Зловещее утро 4 июня 1942 года. В шесть утра гетто было окружено. При- был специальный карательный отряд. Пошли по домам. С криками, угрожая оружием, выгнали всех на улицу! Безумие!
Кто – то пытался спрятаться в погребе, кто – то сопротивлялся…
Я успела натянуть на себя свою украинскую сорочку, юбку; на шею надела крестик – и на черный ход. Уже выходя из дому, получила прикладом по голове и кубарем скатилась с высоких ступенек. Втолкнули меня в уже образовавшуюся на улице колонну. С двух сторон – полицаи. Я подхожу к одному, говорю:
– Меня за что сюда? Я украинка! – показываю на сорочку, на крестик.
– Стой коло мене! Жидив побьют, разберемося…
Стою я рядом с ним, всех гонят мимо нас к зданию школы. Сестра Рива увидела меня и кричит на идиш:
– Попроси, чтобы он тебя отпустил! – «мой» полицай был ее бывшим одноклассником.
Я виду не подаю, ведь сказала, что я украинка, – шла в село искать работу… Все население гетто согнали между тем в школу. Затем оттуда – к готовым ямам. Бросали в ров и живых, и убитых… Земля сутками двигалась от человеческих душ…
Меня же забрали в полицию. Обнаружила я себя в камере. Посмотрела на свои разбитые в кровь ноги и руки и только тогда вспомнила, как летела по ступенькам, как били прикладом. И вот сижу и казню себя страшно: зачем затеяла эту историю! Сейчас будут пытать, лучше было бы погибнуть вместе со всеми.
Открывается окошко камеры.
– Ты кто?
– Я дочка сестры Слободнюка…
Ожидание длилось неимоверно долго. Наконец, – видимо, пока ее привезли, – открывается окошко. Она заглянула в камеру.
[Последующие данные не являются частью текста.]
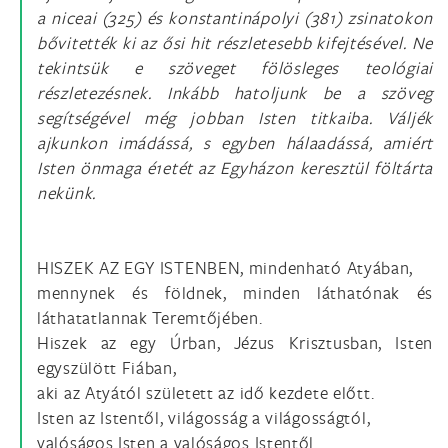
a niceai (325) és konstantinápolyi (381) zsinatokon
bővitették ki az ősi hit részletesebb kifejtésével. Ne
tekintsük e szöveget fölösleges teológiai
részletezésnek. Inkább hatoljunk be a szöveg
segítségével még jobban Isten titkaiba. Váljék
ajkunkon imádássá, s egyben hálaadássá, amiért
Isten önmaga é1etét az Egyházon keresztül föltárta
nekünk.
HISZEK AZ EGY ISTENBEN, mindenható Atyában,
mennynek és földnek, minden láthatónak és
láthatatlannak Teremtőjében.
Hiszek az egy Úrban, Jézus Krisztusban, Isten
egyszülött Fiában,
aki az Atyától született az idő kezdete előtt.
Isten az Istentől, világosság a világosságtól,
valóságos Isten a valóságos Istentől.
Что сказала полицаям, я не слышала. Но я ей крикнула в темноту:
– Тетенька, вы что, меня не узнали?! Сейчас, думаю, будет очная ставка!!!
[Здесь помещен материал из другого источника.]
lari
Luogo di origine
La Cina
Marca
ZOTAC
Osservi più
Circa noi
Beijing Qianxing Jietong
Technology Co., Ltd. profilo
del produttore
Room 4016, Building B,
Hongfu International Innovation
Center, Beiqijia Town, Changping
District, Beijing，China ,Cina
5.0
Вдруг дверь в камеру через несколько минут открывается, и я слышу:
– Иды… Иды до дому!
Нет, я не верю своим ушам!
И бежать из местечка. Опять полями, огородами, проселочными тропинками.
Встречала порой людей:
– А що, жидив бьють?
– Не знаю, я там не була…
Снова село – Погребище. Стучусь в знакомую хату, прошусь (в темноте, чтоб соседи не видели):
– Пустите переночевать! Одинокая женщина пустила.
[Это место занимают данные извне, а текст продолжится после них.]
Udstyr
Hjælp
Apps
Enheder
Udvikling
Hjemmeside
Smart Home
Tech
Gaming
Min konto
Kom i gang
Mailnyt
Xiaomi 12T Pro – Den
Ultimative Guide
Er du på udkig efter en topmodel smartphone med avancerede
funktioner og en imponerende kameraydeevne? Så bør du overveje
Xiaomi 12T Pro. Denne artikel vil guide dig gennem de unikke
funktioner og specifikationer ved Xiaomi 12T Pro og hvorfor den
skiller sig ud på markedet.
– Спать пойдешь на горище. А утром – пойдешь отсюда. Но до того – вычеши мне голову, вшей полно!
Весь вечер я била ей вшей. На рассвете – в дорогу. Прочь от Старгородка! Круг замкнулся. Я в Виннице. В городе, где родилась и прожила свои шестнадцать лет до того, как грянула война…
Из прошлого выныриваю в настоящее, услышав гортанные крики:
– Курка? Яйка? – никого в город не пропускают, не отобрав у сельских провизию. На входе в город немцы шарят в торбе.
У меня отбирать нечего!..

 

Шева Портная родилась в Виннице. После войны закончила Одесский технологический институт. Инженер-технолог пищевой промышленности. 30 лет проработала в Винницком областном управлении хлебопродуктов.
Двое детей, четверо внуков. Живет в Ришон ле-Ционе.

Из книги «Взрослое детство войны. Сборник воспоминаний — 2». Издано Культурно-просветительским центром и общиной «КЕЙТАР» совместно с Городской компанией по культуре г. Ашдод, Израиль, 2013 г.